従来、この再生琥珀の製造方法としては、例えば、特公平6−20765号公報に掲載された技術が知られている。これは、製品化できない琥珀を周知の粉砕機等を使用して粉粒状にし、この粉粒状の琥珀を原材料として、成形機によって加熱及び加圧して成形することにより再生琥珀を製造している。
【先行技術文献】
【特許文献】
【0003】
【特許文献1】特公平6−20765号公報
【発明の概要】
【発明が解決しようとする課題】
【0004】
ところで、琥珀の原石は、色相が所謂琥珀色といわれる茶系の色が主流であるが、中には白っぽいものや黒っぽいものがあり、また、明度にも濃淡があって明るいもの暗いものがあり、色彩も透明感が強いもの弱いものなど種々ある。また、濃い部分と薄い部分の両方を含んだ琥珀の中には両方の色味が強くなりマーブル模様を呈するものもある。しかしながら、上記従来の製造方法においては、琥珀の小片を粉砕した粉粒状のものを混合して成形しているので、色が同じようになってしまい、原石のような種々の色や模様を発現させることができないなど、多様性に劣るという問題があった。
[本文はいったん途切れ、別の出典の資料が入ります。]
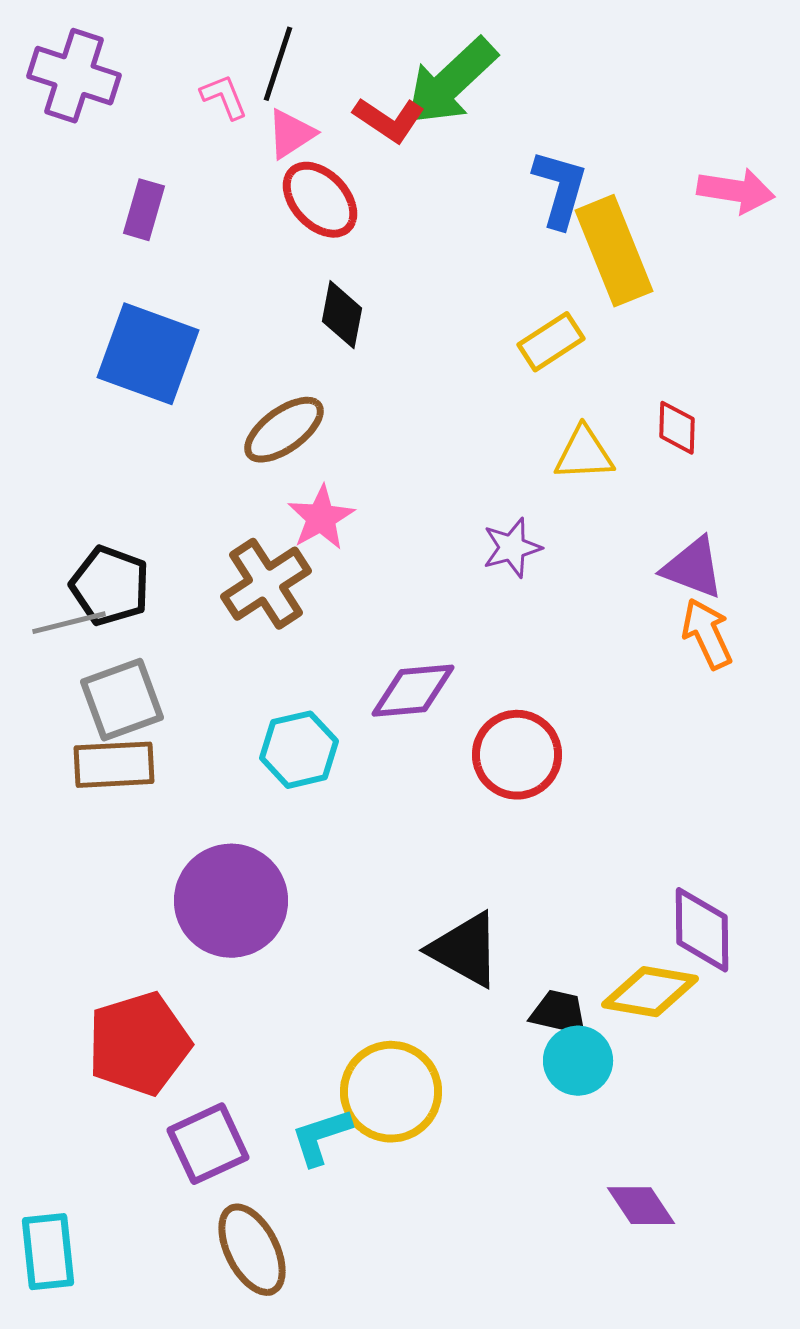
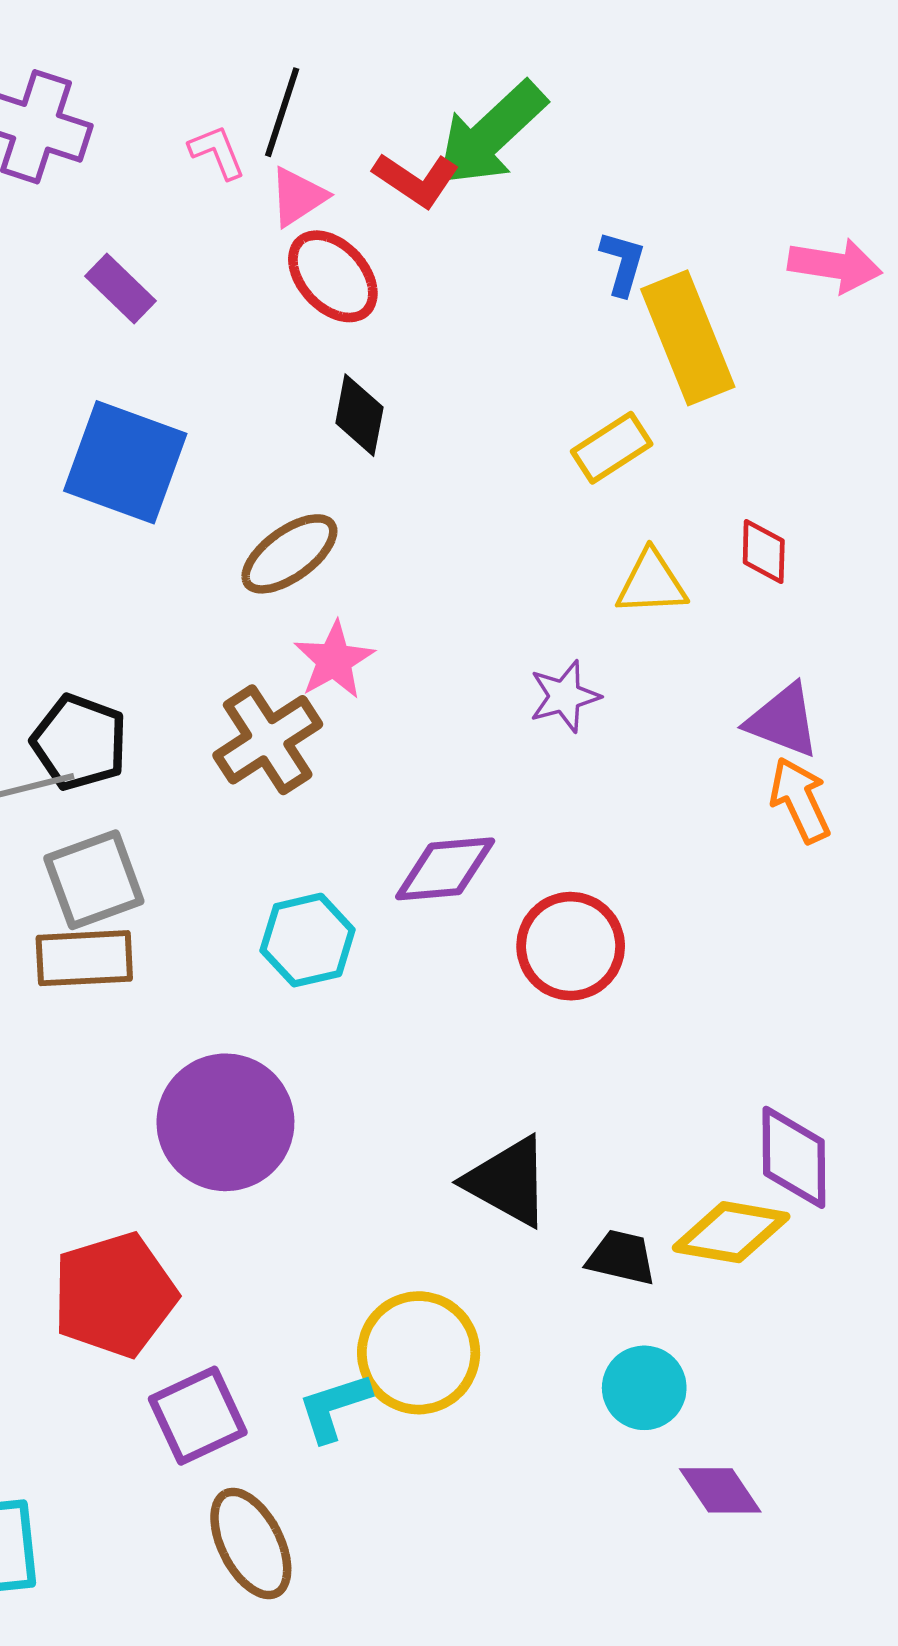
blue L-shape: (560, 189) -> (623, 263), size x0.7
purple rectangle: (144, 210) -> (120, 288), turned -62
cyan circle: (578, 1061) -> (644, 1388), moved

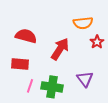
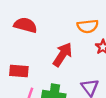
red semicircle: (26, 36) -> (25, 25), moved

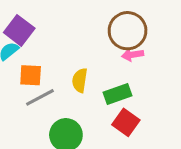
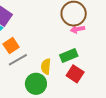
orange square: (31, 75) -> (11, 46), turned -35
yellow semicircle: (80, 80) -> (46, 66), moved

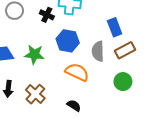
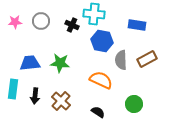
blue rectangle: (115, 27) -> (137, 25), moved, turned -60
blue hexagon: (68, 41) -> (102, 41), moved
green circle: (123, 82) -> (134, 104), moved

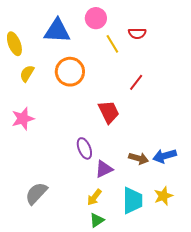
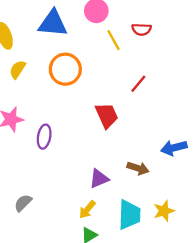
purple ellipse: (84, 148) -> (44, 137), moved, turned 30
blue arrow: (165, 156) -> (174, 148), moved
gray semicircle: (36, 193) -> (23, 203), size x0.7

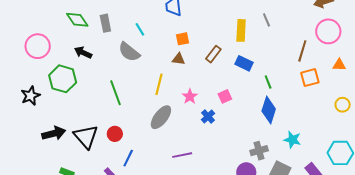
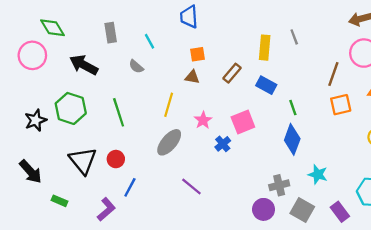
green diamond: (77, 20) -> (52, 28), moved
gray semicircle: (129, 52) -> (136, 66), size x0.6
black arrow: (83, 53) -> (84, 65), size x1.4
green hexagon: (63, 79) -> (71, 108), moved
black star: (30, 96) -> (36, 120), moved
pink square: (225, 96) -> (243, 122), size x1.5
black arrow: (54, 133) -> (31, 172), moved, turned 60
purple line: (182, 155) -> (191, 186), turned 48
本発明は上記の点に鑑みて為されたもので、種々の色や模様を発現させることができるようにして、バラエティに富んだ再生琥珀を得ることのできる再生琥珀の製造方法を提供することを目的とする。
【課題を解決するための手段】
【0005】
このような目的を達成するための本発明の再生琥珀の製造方法は、琥珀の小片及び/または該小片を粉砕した粉粒体からなる原材料を加熱及び加圧して成形する再生琥珀の製造方法において、上記琥珀の小片を、色相,明度,彩度の少なくとも何れかの色の属性に従って複数種類の小片群に区分けする区分け工程と、該区分け工程での区分けされた各小片群に対応して得られる複数種類の原材料の集団から選択的に所要量の原材料を抽出する抽出工程と、該抽出工程で抽出された複数種類の原材料を混合して成形する成形工程とを備えた構成としている。
【0006】
これにより、区分け工程において、琥珀の小片を、色相,明度,彩度の少なくとも何れかの色の属性に従って、例えば、明度(濃淡)の度合いを複数段階に設定し、この設定に従って複数種類の小片群に区分けする。それから、この区分けした小片群をそのまま原材料とし、あるいは、粉砕して粉粒体としたものを原材料とし、抽出工程において、これらの複数種類の原材料の集団から、再生琥珀に発現させようとする色及び/または模様に対応して、例えば、明度に対応して、選択的に所要量の原材料を抽出する。この場合、全ての原材料の集団から夫々必要量を抽出しても良く、また、選択されるいずれか複数の原材料の集団から夫々必要量を抽出しても良い。そして、成形工程において、これら抽出された複数種類の原材料を混合して加熱及び加圧して成形する。この場合、混合は、成形する前に予め行っても良く、また、成形しながら混合させるようにしても良い。成形は適宜の成形機を用いる。この成形機内で成形しながら混合させる手法をとると、例えば、表面にマーブル模様(墨流しの方法で作成される大理石の表面に似た模様)を発現させた再生琥珀が得られる。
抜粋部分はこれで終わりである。